Alabama chief justice won’t remove Ten Commandments

? The chief justice of the Alabama Supreme Court said Thursday he would not remove a Ten Commandments monument from the State Judicial Building, defying a federal court order to get rid of the granite monument.

The Ten Commandments monument will remain -- for now -- in the State Judicial Building in Montgomery, Ala. Alabama Chief Justice Roy Moore announced his decision Thursday to defy a federal court order to remove the monument from public display in the building.

“I have no intention of removing the monument,” Roy Moore said at a news conference. “This I cannot and will not do.”
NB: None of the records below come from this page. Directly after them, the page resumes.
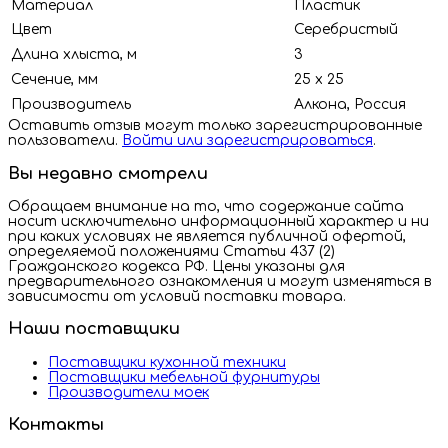
Материал
Пластик
Цвет
Серебристый
Длина хлыста, м
3
Сечение, мм
25 х 25
Производитель
Алкона, Россия
Оставить отзыв могут только зарегистрированные
пользователи.
Войти или зарегистрироваться
.
Вы недавно смотрели
Обращаем внимание на то, что содержание сайта
носит исключительно информационный характер и ни
при каких условиях не является публичной офертой,
определяемой положениями Статьи 437 (2)
Гражданского кодекса РФ. Цены указаны для
предварительного ознакомления и могут изменяться в
зависимости от условий поставки товара.
Наши поставщики
Поставщики кухонной техники
Поставщики мебельной фурнитуры
Производители моек
Контакты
Moore said he planned to ask the U.S. Supreme Court today to stop a federal judge from enforcing an order to remove the monument.

His decision came six days before the Aug. 20 deadline for the 5,300-pound monument to be removed from the building’s rotunda, where it is in clear sight of visitors coming in the main entrance.

U.S. District Judge Myron Thompson of Montgomery, who ruled the monument violates the Constitution’s ban on government promotion of religion, had said fines of about $5,000 a day could be imposed against the state if the monument were not removed.

Moore accused Thompson of a “callous disregard for the people of Alabama” and their tax dollars.

Attorneys who sued to remove the monument filed a judicial ethics complaint Thursday against Moore for disobeying the order. A lawyer for the Southern Poverty Law Center, which joined the lawsuit, said it was a sad day for the state.